▶ **The problem**
Starting with the line that holds "Instagram @doma_cen" and stopping after the line that holds "Häusliche Gewalt ist", repeat the lines below word for word, without the pictures.

▶ **Data to process**
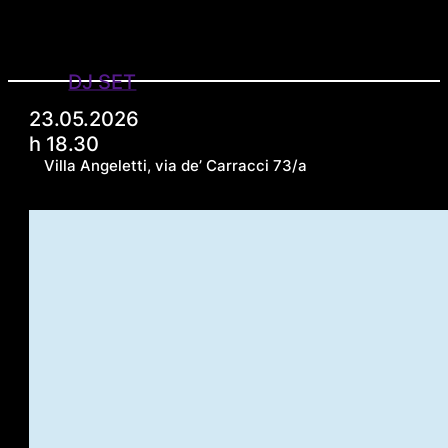
DJ SET
23.05.2026
h 18.30
Villa Angeletti, via de’ Carracci 73/a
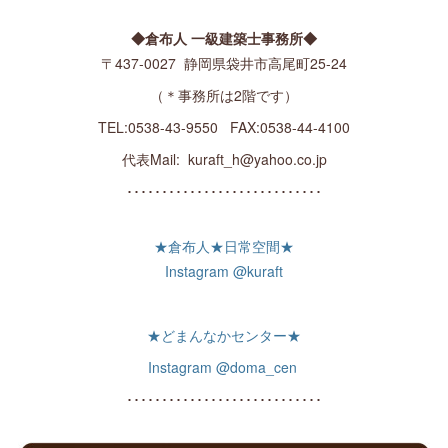
◆倉布人 一級建築士事務所◆
〒437-0027 静岡県袋井市高尾町25-24
（＊事務所は2階です）
TEL:0538-43-9550 FAX:0538-44-4100
代表Mail: kuraft_h@yahoo.co.jp
････････････････････････････
★倉布人★日常空間★
Instagram @kuraft
★どまんなかセンター★
Instagram @doma_cen
････････････････････････････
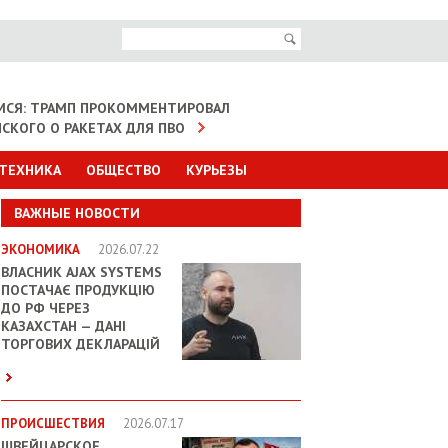
МСЯ: ТРАМП ПРОКОММЕНТИРОВАЛ
НСКОГО О РАКЕТАХ ДЛЯ ПВО
 ТЕХНИКА
ОБЩЕСТВО
КУРЬЕЗЫ
ВАЖНЫЕ НОВОСТИ
ЭКОНОМИКА
2026.07.22
ВЛАСНИК AJAX SYSTEMS
ПОСТАЧАЄ ПРОДУКЦІЮ
ДО РФ ЧЕРЕЗ
КАЗАХСТАН — ДАНІ
ТОРГОВИХ ДЕКЛАРАЦІЙ
ПРОИСШЕСТВИЯ
2026.07.17
ШВЕЙЦАРСКОЕ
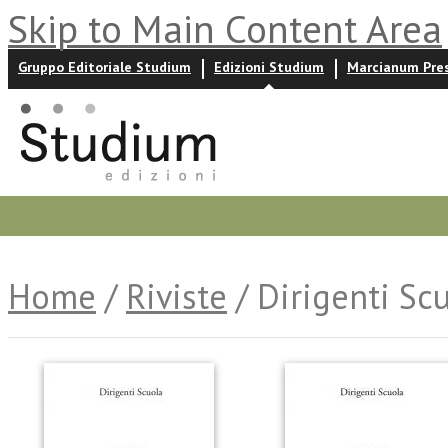
Skip to Main Content Area
Gruppo Editoriale Studium
Edizioni Studium
Marcianum Pre
Promozioni
Prossime uscite
Autori
News ed event
Home
/
Riviste
/ Dirigenti Sc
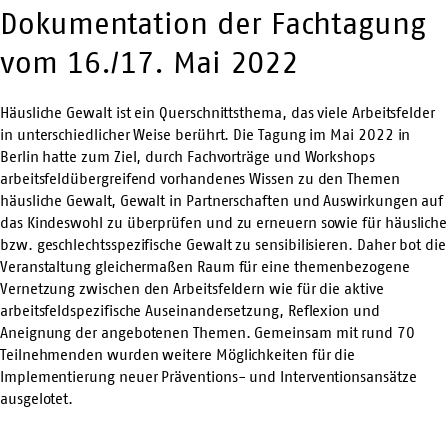
Dokumentation der Fachtagung
vom 16./17. Mai 2022
Häusliche Gewalt ist ein Querschnittsthema, das viele Arbeitsfelder
in unterschiedlicher Weise berührt. Die Tagung im Mai 2022 in
Berlin hatte zum Ziel, durch Fachvorträge und Workshops
arbeitsfeldübergreifend vorhandenes Wissen zu den Themen
häusliche Gewalt, Gewalt in Partnerschaften und Auswirkungen auf
das Kindeswohl zu überprüfen und zu erneuern sowie für häusliche
bzw. geschlechtsspezifische Gewalt zu sensibilisieren. Daher bot die
Veranstaltung gleichermaßen Raum für eine themenbezogene
Vernetzung zwischen den Arbeitsfeldern wie für die aktive
arbeitsfeldspezifische Auseinandersetzung, Reflexion und
Aneignung der angebotenen Themen. Gemeinsam mit rund 70
Teilnehmenden wurden weitere Möglichkeiten für die
Implementierung neuer Präventions- und Interventionsansätze
ausgelotet.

▶ **Reply to the exercise**
Instagram @doma_cen
････････････････････････････
МСЯ: ТРАМП ПРОКОММЕНТИРОВАЛ
НСКОГО О РАКЕТАХ ДЛЯ ПВО
 ТЕХНИКА
ОБЩЕСТВО
КУРЬЕЗЫ
ВАЖНЫЕ НОВОСТИ
ЭКОНОМИКА
2026.07.22
ВЛАСНИК AJAX SYSTEMS
ПОСТАЧАЄ ПРОДУКЦІЮ
ДО РФ ЧЕРЕЗ
КАЗАХСТАН — ДАНІ
ТОРГОВИХ ДЕКЛАРАЦІЙ
ПРОИСШЕСТВИЯ
2026.07.17
ШВЕЙЦАРСКОЕ
Skip to Main Content Area
Gruppo Editoriale Studium
Edizioni Studium
Marcianum Pre
Promozioni
Prossime uscite
Autori
News ed event
Home
/
Riviste
/ Dirigenti Sc
Dokumentation der Fachtagung
vom 16./17. Mai 2022
Häusliche Gewalt ist ein Querschnittsthema, das viele Arbeitsfelder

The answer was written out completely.